DATASET RECORDS —

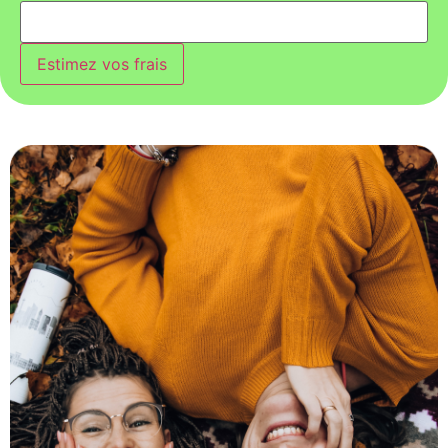
Estimez vos frais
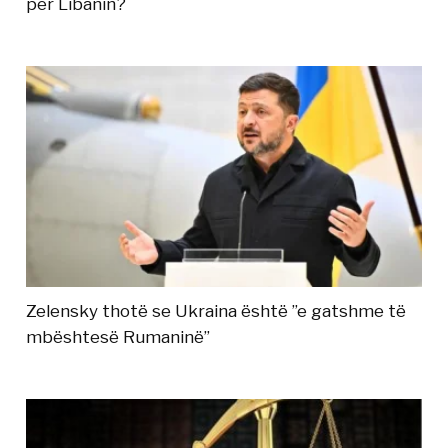
për Libanin?
Zelensky thotë se Ukraina është ”e gatshme të
mbështesë Rumaninë”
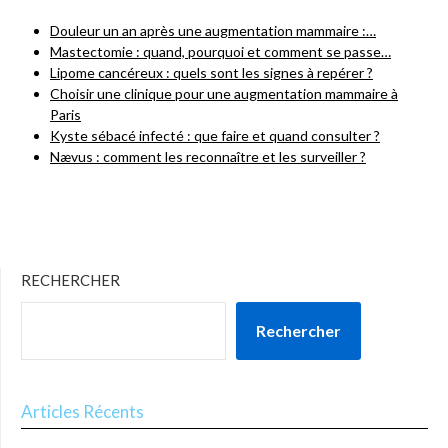
Douleur un an après une augmentation mammaire :…
Mastectomie : quand, pourquoi et comment se passe…
Lipome cancéreux : quels sont les signes à repérer ?
Choisir une clinique pour une augmentation mammaire à
Paris
Kyste sébacé infecté : que faire et quand consulter ?
Nævus : comment les reconnaître et les surveiller ?
RECHERCHER
Rechercher
Articles Récents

GOAL OF THE EXERCISE — A count is needed of the lines in the entries that contain "quand". Supply only that number.

REPLY — 2